Por uno de esos lugares por los que muchos intuimos que es mejor no pasar, fue por donde decidió bajar, desesperado por el trancón, Álvaro Torres, el funcionario del Banco de la República que fue asesinado el 9 de agosto por una pandilla de maleantes. Todo parece, al ser narrado, un conjunto de casualidades: las consabidas pedreas de la Distrital, el consejo equivocado de la aplicación Waze, la desinformación o la osadía de un hombre honrado y la ausencia de vigilancia de un lugar donde atracan desde hace años. Pero no se trata, como pareciera, de una encrucijada del destino. O sí. Pero de un destino más amplio que el que trazó esa cadena de circunstancias.
Lo obvio: hace 1.000 años que sabemos —todos, incluida la Policía— que si lo pilla a uno un trancón en la Circunvalar, a la altura de La Perseverancia, corre el peligro de ser atracado. Y aún sin trancón. Hace unos años yo manejaba en sentido sur-norte, a las diez de la mañana, cuando dos muchachos se atravesaron de manera intempestiva blandiendo un tubo de PVC enorme, como extraña arma disuasiva, a fin de hacerme frenar, cosa que por supuesto hice, porque la otra alternativa era atropellarlos. Fue tan brusco el frenazo que el carro se apagó. De inmediato uno de ellos se acercó a romper uno de los vidrios, acción que se frustró porque aparecieron otros carros y menguaron la velocidad al ver que algo raro pasaba. Hoy, en ese sitio propicio para el atraco, las autoridades pusieron reductores de velocidad. Da risa.

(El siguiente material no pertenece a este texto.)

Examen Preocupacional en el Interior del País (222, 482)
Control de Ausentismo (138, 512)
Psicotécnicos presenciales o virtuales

La Policía, apenas supo del caso del señor Torres, dijo que ya tenían indicios de quiénes eran. Porque lo saben ellos y lo saben los vecinos. Y nada pasa. Y no sólo porque los jueces los sueltan, a pesar de las muchas reincidencias, sino porque hay algo más que no cambia: el origen del problema. Y este es hondísimo. Un medio nacional, como describiendo el agua tibia, escribió del barrio La Paz que “en ese lugar se conoce por tradición familias que se matan entre ellos o van a la cárcel y luego sus hijos han heredado su actividad delincuencial”. Y es que ese es el origen: barrios marginales, con gente paupérrima, jóvenes sin estudio ni trabajo, entornos excluidos desde siempre y hundidos en la criminalidad. Por supuesto que se necesita más vigilancia policial —y menos hacerse los de la vista gorda— y castigos aleccionadores. Pero mucho más: políticas preventivas, trabajo social de los gobiernos, que a mediano y a largo plazo construya otras opciones para sus habitantes, y, sobre todo, abra posibilidades de futuro para los niños y jóvenes que ven hoy la delincuencia como algo natural y el crimen como un destino.